Reproduce the listing below without any change.

BEGIN Provided material

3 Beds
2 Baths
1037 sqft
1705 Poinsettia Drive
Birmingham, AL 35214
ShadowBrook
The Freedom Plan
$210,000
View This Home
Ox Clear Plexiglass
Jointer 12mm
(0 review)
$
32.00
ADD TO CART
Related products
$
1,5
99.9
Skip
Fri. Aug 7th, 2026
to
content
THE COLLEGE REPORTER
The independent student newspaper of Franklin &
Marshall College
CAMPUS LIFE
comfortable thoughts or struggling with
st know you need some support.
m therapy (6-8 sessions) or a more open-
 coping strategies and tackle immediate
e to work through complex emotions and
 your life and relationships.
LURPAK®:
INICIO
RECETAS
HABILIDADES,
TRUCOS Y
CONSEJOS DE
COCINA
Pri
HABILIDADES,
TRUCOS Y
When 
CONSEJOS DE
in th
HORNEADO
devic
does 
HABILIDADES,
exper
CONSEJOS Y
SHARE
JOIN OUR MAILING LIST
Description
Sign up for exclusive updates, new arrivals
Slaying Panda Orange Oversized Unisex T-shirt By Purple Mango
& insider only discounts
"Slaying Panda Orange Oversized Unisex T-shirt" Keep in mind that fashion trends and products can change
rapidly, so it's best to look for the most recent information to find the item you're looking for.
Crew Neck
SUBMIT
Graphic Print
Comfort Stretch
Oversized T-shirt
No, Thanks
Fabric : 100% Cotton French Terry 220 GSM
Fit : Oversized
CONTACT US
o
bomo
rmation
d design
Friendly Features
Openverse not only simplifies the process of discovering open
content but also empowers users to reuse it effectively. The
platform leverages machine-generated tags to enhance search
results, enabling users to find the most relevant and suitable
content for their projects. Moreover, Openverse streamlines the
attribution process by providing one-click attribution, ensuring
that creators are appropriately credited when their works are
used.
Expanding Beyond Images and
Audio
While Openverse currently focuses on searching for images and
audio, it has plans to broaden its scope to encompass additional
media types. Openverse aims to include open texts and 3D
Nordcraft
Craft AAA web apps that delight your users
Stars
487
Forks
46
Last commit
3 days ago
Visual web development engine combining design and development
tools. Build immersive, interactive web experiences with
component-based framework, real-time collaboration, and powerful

END Provided material

# Output below
3 Beds
2 Baths
1037 sqft
1705 Poinsettia Drive
Birmingham, AL 35214
ShadowBrook
The Freedom Plan
$210,000
View This Home
Ox Clear Plexiglass
Jointer 12mm
(0 review)
$
32.00
ADD TO CART
Related products
$
1,5
99.9
Skip
Fri. Aug 7th, 2026
to
content
THE COLLEGE REPORTER
The independent student newspaper of Franklin &
Marshall College
CAMPUS LIFE
comfortable thoughts or struggling with
st know you need some support.
m therapy (6-8 sessions) or a more open-
 coping strategies and tackle immediate
e to work through complex emotions and
 your life and relationships.
LURPAK®:
INICIO
RECETAS
HABILIDADES,
TRUCOS Y
CONSEJOS DE
COCINA
Pri
HABILIDADES,
TRUCOS Y
When 
CONSEJOS DE
in th
HORNEADO
devic
does 
HABILIDADES,
exper
CONSEJOS Y
SHARE
JOIN OUR MAILING LIST
Description
Sign up for exclusive updates, new arrivals
Slaying Panda Orange Oversized Unisex T-shirt By Purple Mango
& insider only discounts
"Slaying Panda Orange Oversized Unisex T-shirt" Keep in mind that fashion trends and products can change
rapidly, so it's best to look for the most recent information to find the item you're looking for.
Crew Neck
SUBMIT
Graphic Print
Comfort Stretch
Oversized T-shirt
No, Thanks
Fabric : 100% Cotton French Terry 220 GSM
Fit : Oversized
CONTACT US
o
bomo
rmation
d design
Friendly Features
Openverse not only simplifies the process of discovering open
content but also empowers users to reuse it effectively. The
platform leverages machine-generated tags to enhance search
results, enabling users to find the most relevant and suitable
content for their projects. Moreover, Openverse streamlines the
attribution process by providing one-click attribution, ensuring
that creators are appropriately credited when their works are
used.
Expanding Beyond Images and
Audio
While Openverse currently focuses on searching for images and
audio, it has plans to broaden its scope to encompass additional
media types. Openverse aims to include open texts and 3D
Nordcraft
Craft AAA web apps that delight your users
Stars
487
Forks
46
Last commit
3 days ago
Visual web development engine combining design and development
tools. Build immersive, interactive web experiences with
component-based framework, real-time collaboration, and powerful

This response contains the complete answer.